A 2026 survey dedicated to reasoning failures organizes the problem around three recurring classes: fundamental failures tied to architecture, application-specific limitations, and robustness failures under minor variations (Song, Peiyang, Pengrui Han, and Noah Goodman, “Large Language Model Reasoning Failures,” 2026; arxiv.org/abs/2602.06176).
That taxonomy is more useful for enterprise buyers than the question of whether a model “reasons.” Organizations should be concerned with whether a model performs reasoning- like work reliably, what happens when it fails, and the structures it requires to establish trust.
WHY THE DEBATE REMAINS UNSETTLED
The recent dispute over “reasoning models” makes the same point from another angle. “The Illusion of Thinking” argues that large reasoning models exhibit collapse beyond certain complexity thresholds and reason inconsistently across scale (Shojaee, Parshin, et al., “The Illusion of Thinking: Understanding the Strengths and Limitations of Reasoning Models via the Lens of Problem Complexity,” 2025; arxiv.org/abs/2506.06941).
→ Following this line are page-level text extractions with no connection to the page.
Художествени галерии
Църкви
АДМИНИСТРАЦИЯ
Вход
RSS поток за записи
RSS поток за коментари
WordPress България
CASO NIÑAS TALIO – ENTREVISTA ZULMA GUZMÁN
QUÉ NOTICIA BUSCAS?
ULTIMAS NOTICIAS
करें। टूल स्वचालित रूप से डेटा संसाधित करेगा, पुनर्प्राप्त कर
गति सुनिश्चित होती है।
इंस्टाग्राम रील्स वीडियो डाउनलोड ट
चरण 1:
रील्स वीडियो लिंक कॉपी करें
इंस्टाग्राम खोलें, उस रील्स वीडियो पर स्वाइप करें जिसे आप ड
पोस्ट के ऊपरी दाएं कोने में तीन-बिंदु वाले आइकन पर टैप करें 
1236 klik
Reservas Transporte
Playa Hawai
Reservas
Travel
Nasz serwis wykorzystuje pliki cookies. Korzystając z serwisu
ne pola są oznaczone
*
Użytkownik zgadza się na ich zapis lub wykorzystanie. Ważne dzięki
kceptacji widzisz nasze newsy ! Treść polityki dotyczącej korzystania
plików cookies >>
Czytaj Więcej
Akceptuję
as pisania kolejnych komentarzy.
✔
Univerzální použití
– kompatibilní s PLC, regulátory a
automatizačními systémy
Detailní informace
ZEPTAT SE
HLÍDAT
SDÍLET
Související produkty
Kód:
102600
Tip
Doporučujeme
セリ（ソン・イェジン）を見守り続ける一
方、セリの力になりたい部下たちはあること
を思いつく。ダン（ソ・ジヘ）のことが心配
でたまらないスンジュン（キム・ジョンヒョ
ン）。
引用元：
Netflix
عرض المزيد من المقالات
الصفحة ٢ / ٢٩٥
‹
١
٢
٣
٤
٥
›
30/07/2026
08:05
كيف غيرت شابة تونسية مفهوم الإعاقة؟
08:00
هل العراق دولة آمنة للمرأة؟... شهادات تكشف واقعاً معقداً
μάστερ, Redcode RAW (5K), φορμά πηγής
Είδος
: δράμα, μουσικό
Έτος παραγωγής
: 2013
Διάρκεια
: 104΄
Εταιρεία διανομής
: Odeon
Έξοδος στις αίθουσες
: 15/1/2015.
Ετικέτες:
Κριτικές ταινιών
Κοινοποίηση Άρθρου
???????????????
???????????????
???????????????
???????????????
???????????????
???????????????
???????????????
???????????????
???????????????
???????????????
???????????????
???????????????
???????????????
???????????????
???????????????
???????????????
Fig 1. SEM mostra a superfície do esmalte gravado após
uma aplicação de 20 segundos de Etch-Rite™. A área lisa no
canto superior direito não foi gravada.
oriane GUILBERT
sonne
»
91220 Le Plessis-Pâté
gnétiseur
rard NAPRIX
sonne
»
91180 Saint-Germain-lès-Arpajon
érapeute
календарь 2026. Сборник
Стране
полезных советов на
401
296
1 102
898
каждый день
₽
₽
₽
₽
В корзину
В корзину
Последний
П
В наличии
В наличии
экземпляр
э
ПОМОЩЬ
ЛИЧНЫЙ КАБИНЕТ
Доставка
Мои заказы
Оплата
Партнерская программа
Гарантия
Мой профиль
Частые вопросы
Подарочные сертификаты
A follow-on comment argued that some of those results were artifacts of experimental design, including token limits and unsolvable benchmark instances (Lawsen, Alex., “Comment on The Illusion of Thinking: Understanding the Strengths and Limitations of Reasoning Models via the Lens of Problem Complexity,” 2025; arxiv.org/abs/2506.09250).
This dialogue reflects a field still arguing about what counts as evidence for reasoning, what benchmark results mean, and how much of current performance belongs to the model itself versus scaffolding, tools, and evaluation design.
For enterprise practice, it is more accurate to say, “LLMs can deliver reasoning-like performance under constrained conditions” than to say, “They reason like humans.” The first phrase is less elegant, but it is closer to the truth. It recognizes decomposition, tool use, procedural selection, and benchmark progress. It also preserves the critical distinctions between solving and understanding, between trace generation and explanation, between action selection and practical deliberation, and between statistical success and accountable judgment.
HOW ENTERPRISES SHOULD EVALUATE REASONING
Organizations should stop treating “reasoning” as a metaphysical milestone and start treating it as a technical capability that can add value, or not, to particular use cases.
“Reasoning” must be evaluated operationally like any other feature. Reasoning on what tasks? Under what constraints? With what tool support? With what failure rate under ambiguity, conflicting instructions, noisy context, or long-horizon goals? How much of the result depends on orchestration, retrieval, verification, or human review? Those questions do not diminish model progress. They place it where it belongs: inside the engineering of solutions.
For enterprises, the real question is not whether LLMs reason like humans. It is whether they can decompose tasks, select procedures, use tools, and complete work reliably under defined conditions with failures that can be anticipated and managed.